Leadership problems in the Church:
> 22.8% of pastors (1 in 4) have been terminated from a Church;1
> 1,500 pastors leave the ministry each month due to moral failure, spiritual burnout, or contention in their churches;1
> 80% of pastors and 84% of their spouses feel unqualified and discouraged in their role as pastors;1
> 50% of church staff have said they would leave the ministry if they could, but have no other way of making a living;1
> 80% of seminary and Bible school graduates who enter the ministry will leave the ministry within the first five years;1
> 90% of pastors said their seminary or Bible school training did only a fair to poor job preparing them for ministry;1
> 80% of pastors believe their ministry negatively affects their families1
Leadership shortage problem.
Most of us have heard the saying, "80% of the work is done by 20% of the people.2" It always seems like there are just a handful of people that carry most of the load in the church. But that can greatly hinder leadership development. So why does this happen?
Let’s say you’re a senior pastor at a medium size church and you need someone to oversee the children’s ministry. Most people look for a person with a heart for kids AND some leadership skills. You also want to start a men’s ministry, so you look for a man that again, has a heart for men’s ministry and leadership skills. And then the small groups director steps down, and you need to fill her spot with someone who has a heart for discipleship and, of course, leadership skills. You eventually find a few people who want to do the jobs, but you question whether or not they have the necessary leadership skills. What is a senior leader to do? Because you have used all the leaders up in other ministries, you have to either give the job to someone who is already leading (80/20) or settle for someone who doesn’t completely fit.
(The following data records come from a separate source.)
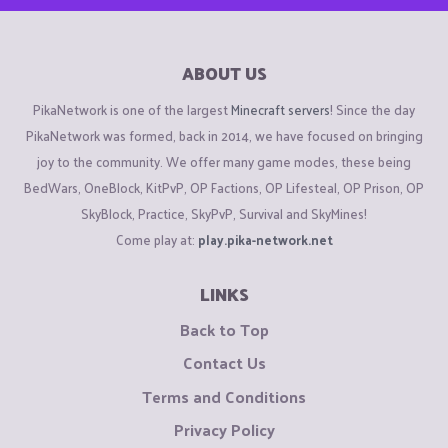
ABOUT US
PikaNetwork is one of the largest
Minecraft servers
! Since the day
PikaNetwork was formed, back in 2014, we have focused on bringing
joy to the community. We offer many game modes, these being
BedWars, OneBlock, KitPvP, OP Factions, OP Lifesteal, OP Prison, OP
SkyBlock, Practice, SkyPvP, Survival and SkyMines!
Come play at:
play.pika-network.net
LINKS
Back to Top
Contact Us
Terms and Conditions
Privacy Policy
The Current leadership model.
Often times, when someone expresses the desire to grow as a leader, they are given a book. Or some feel called into ministry, so they go off to Bible school. Others want to be challenged to grow, so they go to a leadership conference. So after they read their book or graduate from school or come back from the conference, they magically become a great leader, right? Of course not. That doesn’t make sense.
So why do we continue to reinforce this model of leadership development? Think about it. When someone says they are being called into ministry, one of the first questions is, “Where are you going to Bible college?” They’re basically saying going to Bible college will make them a great pastor. Or when someone expresses that they are struggling with a leadership issue, we whip out all the best books to read, as if reading a bestseller is going to solve all their problems. We can’t tell you how many times we have heard people coming back from a conference with a “great idea” only to find out it is disastrous for their church. Now Bible colleges, leadership books, and conferences aren’t bad.
The problem is the way we THINK about leadership.